"Her people are too well off," he said, rising with a gesture of despair from the seat in the window. "They're in a different position altogether. I've no right to tell her. I've no right to try and win her affection. It would only be a hopeless business all through."
From that moment, he avoided the subject; from that moment, he became impregnable whenever the little old white-haired lady tried to assail him with the weapons of her worldly knowledge.
"I can get John to say nothing," she said one night to her husband. "He won't speak about it at all."
He put his arms round her in the darkness.
"You're worrying yourself, little woman," he said, sleepily. "I woke up once last night and you were wide awake. Did you sleep at all?"
"Very little," she admitted.
"Well--you mustn't worry. Leave it to Nature. John will tell her everything about it one of these days. Young men are always getting on the high horse and trying to tilt against Nature, and women are forever offering to assist Nature, thinking she must come off the worst. It's waste of time either way, my dearest. Nature's a windmill. It'll grind the flour out of everyone of us when the wind blows. It's no good tilting at it on a windy day; and it's no good trying to turn the sails round when it's calm. The wind'll blow,"--he yawned and turned over on his side--"soon enough." And he was asleep.
She believed so much in what her husband said, did the little old white-haired lady. It is not often, that after twenty odd years of married life, a man keeps still alive that ideal of unquestionable reliability which his wife first found in everything he said. Usually there comes a time--sad enough in its way, since ideals are almost everything--when those which once were words of wisdom, fall tainted with the odour of self-interest. It becomes a difficult thing to believe in then, that aphorism of your philosopher, which brings him the warmest seat in the chimney corner, or the softest place in the bed. And that is the wisdom of a lot of people--a philosophy of self, translated into a language for others.
By some kink of chance perhaps--though rather it would be kinder to think, by some quality of mutual affection--the old gentleman had avoided this tragedy.
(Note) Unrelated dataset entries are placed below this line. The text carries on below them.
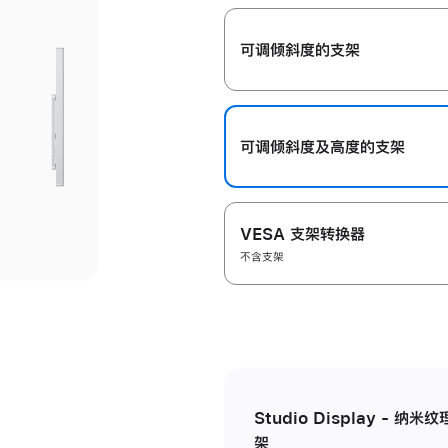
开
可调倾斜度的支架
可调倾斜度及高‍度的支‍架
VESA 支架转换器
不含支架
Studio Display - 
架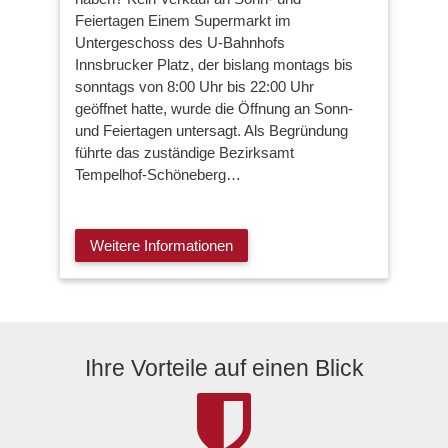
Feiertagen Einem Supermarkt im
Untergeschoss des U-Bahnhofs
Innsbrucker Platz, der bislang montags bis
sonntags von 8:00 Uhr bis 22:00 Uhr
geöffnet hatte, wurde die Öffnung an Sonn-
und Feiertagen untersagt. Als Begründung
führte das zuständige Bezirksamt
Tempelhof-Schöneberg…
Weitere Informationen
Ihre Vorteile auf einen Blick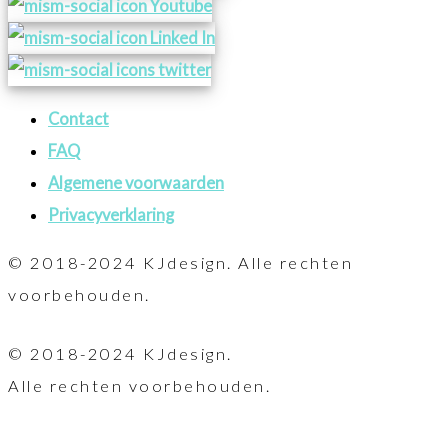
Contact
FAQ
Algemene voorwaarden
Privacyverklaring
© 2018-2024 KJdesign. Alle rechten
voorbehouden.
© 2018-2024 KJdesign.
Alle rechten voorbehouden.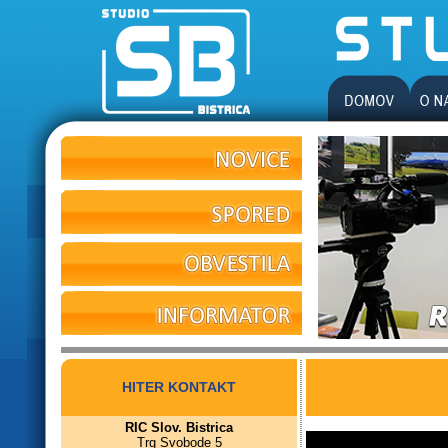
HITER KONTAKT
RIC Slov. Bistrica
Trg Svobode 5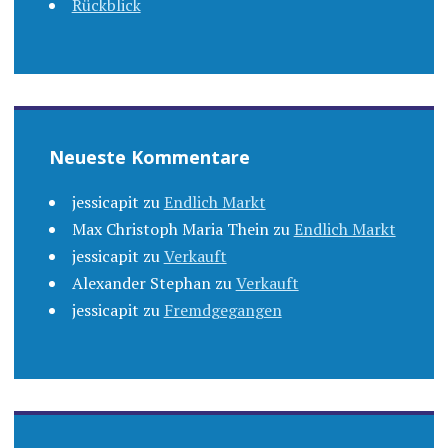
Rückblick
Neueste Kommentare
jessicapit
zu
Endlich Markt
Max Christoph Maria Thein
zu
Endlich Markt
jessicapit
zu
Verkauft
Alexander Stephan
zu
Verkauft
jessicapit
zu
Fremdgegangen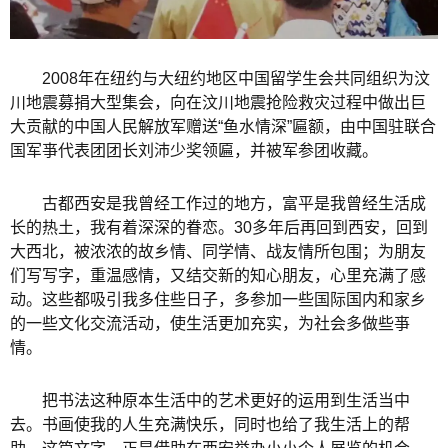
2008年在纽约与大纽约地区中国留学生会共同组织为汶
川地震募捐大型集会，向在汶川地震抢险救灾过程中做出巨
大贡献的中国人民解放军赠送“鱼水情深”匾额，由中国驻联合
国军亊代表团团长刘沛少奖领匾，并被军参团收藏。
古都西安是我曾经工作过的地方，富平是我曾经生活成
长的热土，我有着深深的眷恋。30多年后再回到西安，回到
大西北，被浓浓的故乡情、同学情、战友情所包围；为朋友
们写写字，重温感情，又结交新的知心朋友，心里充满了感
动。这些都吸引我多住些日子，多参加一些国际国内和家乡
的一些文化交流活动，使生活更加充实，为社会多做些亊
情。
把书法这种原本生活中的艺术更好的运用到生活当中
去。书画使我的人生充满快乐，同时也给了我生活上的帮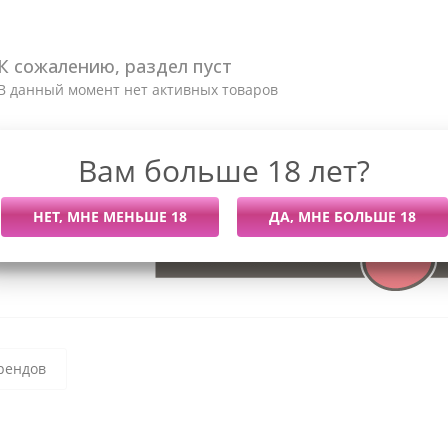
К сожалению, раздел пуст
В данный момент нет активных товаров
Вам больше 18 лет?
рендов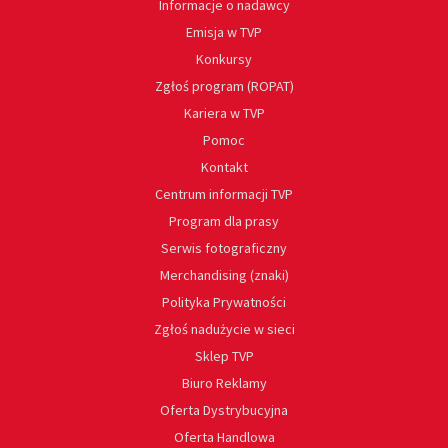
Informacje o nadawcy
Emisja w TVP
Konkursy
Zgłoś program (ROPAT)
Kariera w TVP
Pomoc
Kontakt
Centrum informacji TVP
Program dla prasy
Serwis fotograficzny
Merchandising (znaki)
Polityka Prywatności
Zgłoś nadużycie w sieci
Sklep TVP
Biuro Reklamy
Oferta Dystrybucyjna
Oferta Handlowa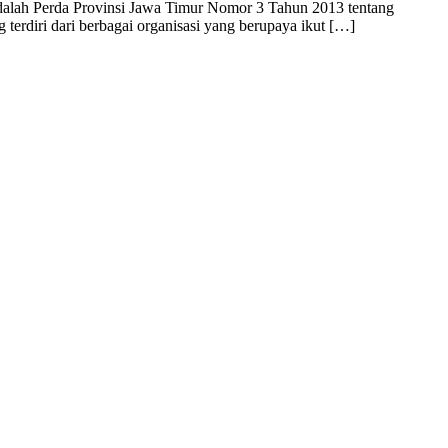
adalah Perda Provinsi Jawa Timur Nomor 3 Tahun 2013 tentang
 terdiri dari berbagai organisasi yang berupaya ikut […]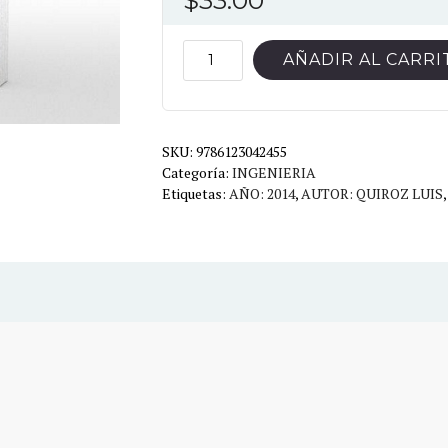
$
33.00
ANALISIS
AÑADIR AL CARRI
Y
DISEÑO
DE
SKU:
ESTRUCTURAS
9786123042455
Categoría:
INGENIERIA
CON
Etiquetas:
AÑO: 2014
,
AUTOR: QUIROZ LUIS
SAP
2000
v.15
cantidad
It is a tragedy; for no man likes a mean motive to be attributed to his philosophy--especially when it is true. And so, the old lady still believed in the infallibility of her husband's wisdom which in its way was quite good. That night at least then, she worried no more. She turned over her white head in his direction and she fell asleep. And whenever he turned through the night, she turned as well. After twenty years or so, these things become mechanical. Life is easier after twenty years, if you can bear with it till then.
But before John had left, her worries began again and, not daring to speak to him any more, she was driven to bear her trouble in silence.